3.5. Immunofluorescence detection of SLCMV signals
Immunofluorescence was used to detect the viral signals in whitefly midguts and primary salivary glands after various AAPs (12, 24, 48, 96 and 168 h). For midguts, while SLCMV signals were detected in the midguts of Asia II 1 and MED whiteflies after 48 and 96 h AAPs, respectively, no viral signal was detected in the midguts of MEAM1 whiteflies even after a 168 h AAP; and in the midguts of Asia II 1 and MED whiteflies, viral signals, mostly found in the filter chamber, became stronger as AAP increased; notably, stronger viral signals were found in midguts from Asia II 1 than those from MEAM1 after whiteflies were given 96 h and 168 h AAPs (Fig. 5). A similar pattern was found when it came to primary salivary glands, with the exception that most viral signals were found in the central secretory region along the ducts of the primary salivary glands (Fig. 6).
4. Discussion
In the present study, we compared the transmission efficiency of SLCMV by three whitefly species, and found that while Asia II 1 whiteflies were able to readily transmit the virus, MEAM1 and MED whiteflies poorly transmit SLCMV to test plants to induce symptoms (Fig. 1). Furthermore, the capacity of Asia II 1 whiteflies to transmit SLCMV to cassava plants was verified (Fig. 2). Notably, when tobacco plants were used as test plants, the transmission efficiency of SLCMV by MED whiteflies as indicated by PCR was much higher than that as indicated by symptom (Fig. 1).

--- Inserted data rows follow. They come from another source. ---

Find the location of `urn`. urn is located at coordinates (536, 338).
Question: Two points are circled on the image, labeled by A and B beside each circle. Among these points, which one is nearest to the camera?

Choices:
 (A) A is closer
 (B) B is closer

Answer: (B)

The possible reasons are: 1) at the time point of examination, the quantity of SLCMV in some MED whiteflies-inoculated plants was not sufficient to induce symptoms but enough to be detected by PCR; 2) MED whiteflies only transferred DNA-A of SLCMV to some test plants. For SLCMV, its transmission by whiteflies has to date only been outlined briefly in two reports, the first of which (Duraisamy et al., 2013) failed to state the species of whitefly successful in transmitting SLCMV. Another study, wherein only a few test plants were used, showed that MEAM1 whiteflies were able to transmit SLCMV from symptomatic cassava plants to tomato and Arabidopsis thaliana plants (Wang et al., 2019). Considering the fact that the study by Wang et al. (2019) is a disease note reporting the presence of SLCMV, we believe it is reasonable to state that MEAM1 poorly transmit SLCMV as judged from our data.

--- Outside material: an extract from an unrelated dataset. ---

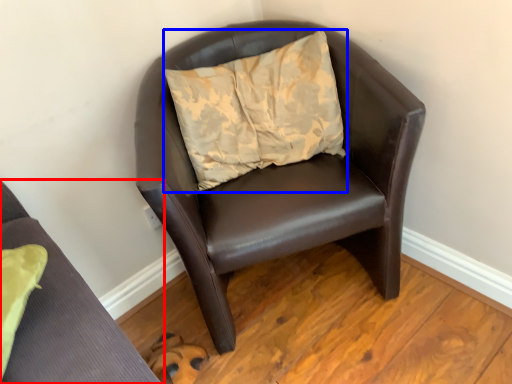 Question: Which object is closer to the camera taking this photo, chair (highlighted by a red box) or pillow (highlighted by a blue box)?

Choices:
 (A) chair
 (B) pillow

Answer: (A) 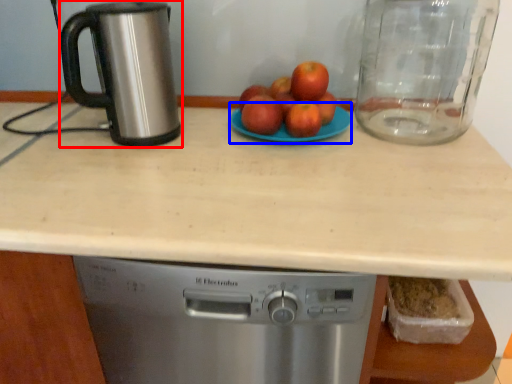 Question: Which of the following is the closest to the observer, kitchen appliance (highlighted by a red box) or glass plate (highlighted by a blue box)?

The limited capacity of MEAM1 and MED whiteflies to transmit SLCMV suggests that in regions where these invasive whitefly species dominate, e.g., South China, whitefly-borne SLCMV epidemic will hopefully not occur following the recent SLCMV introduction due to the lack of efficient vectors (Hu et al., 2011). Indeed, the same situation was found for CLCuMuV, which was found in South China in 2006 but no major epidemic has been reported, probably due to the limited distribution of its only known efficient whitefly vector, Asia II 1 (Masood et al., 2018; Pan et al., 2018b). Therefore, for the control of SLCMV, in regions where MED and MEAM1 are predominant, thorough implementation of phytosanitary and roguing may be enough to limit the spread of SLCMV. However, in other Asian cassava cultivation areas such as southern Vietnam, multiple indigenous whitefly species including Asia 1, Asia II 1, Asia II 6 have been reported (Götz and Winter 2016). In this regard, research efforts to further examine the transmission of SLCMV by those indigenous whitefly species are important to assist the development of durable control strategies.

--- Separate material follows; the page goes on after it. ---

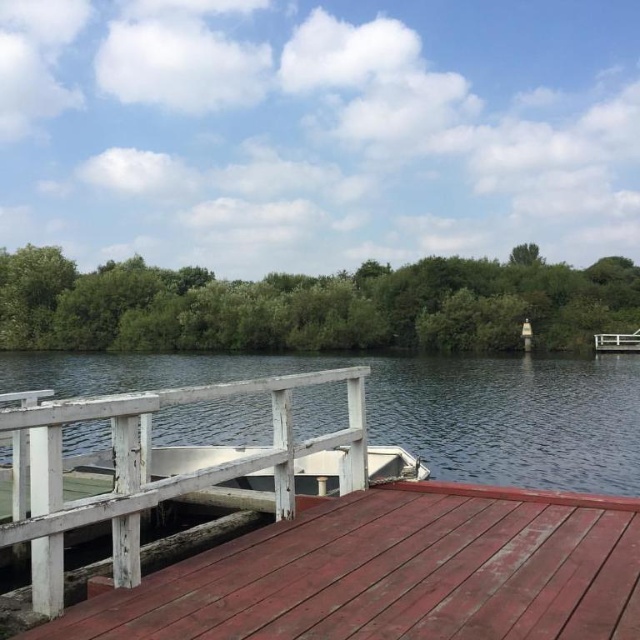 You are standing on the lakeside path and want to take a photo of the rustic wood deck at center and the clear water at dock center. Which object will appear larger in your photo?

The rustic wood deck at center will appear larger in the photo because it is closer to the viewer than the clear water at dock center.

In Africa, where CMBs and whitefly species are found to be different from that in Asia, whiteflies of the B. tabaci complex seem to play a rather important role in the CMD epidemics (Legg and Ogwal, 1998, Legg et al., 2011, Legg et al., 2014). In a field survey conducted in Uganda in the 1990s, higher populations of whiteflies were reported in epidemic-affected than unaffected areas (Legg et al., 1998). Later, analysis of data from multiple regions in Africa revealed that the spread of severe CMD epidemic generally came after the appearance of ‘super-abundant’ whitefly populations (Legg et al., 2011, 2014). Also, it was established that a distinct whitefly genotype cluster is associated with the epidemic of severe cassava mosaic virus disease in Uganda (Legg et al., 2002). The strong association between the increase of whitefly abundance and presence of severe CMD epidemics suggested that CMD epidemics in Africa might be primarily driven by whiteflies (Legg and Ogwal, 1998, Legg et al., 2002, Legg et al., 2011, Legg et al., 2014). However, in Asia, whiteflies seem to play a more minor role in the epidemics of CMD. As whitefly-borne infection results in symptom appearance in young upper leaves only and cutting-borne infection results in both young and old leaves, field surveys established that whitefly-borne infection was found to account for only 9.0–37.5% and 20.6% of the total incidences observed in India and Vietnam, respectively (Jose et al., 2011; Minato et al., 2019). The reason for the differential role of whitefly in CMD epidemics in Africa and Asia might be the differential transmission of African or Asian CMBs by local whiteflies and/or the abundance of efficient whitefly vectors in regions where CMD occurred. In this regard, a previous study using cassava mosaic geminiviruses and whitefly populations collected from India and Africa established that cassava mosaic geminiviruses from either location are transmitted efficiently only by whitefly populations from their geographical origin (Maruthi et al., 2002). Therefore, it is tempting to speculate that the lack of efficient CMB vector populations might account for the limited whitefly-borne infection in Asia.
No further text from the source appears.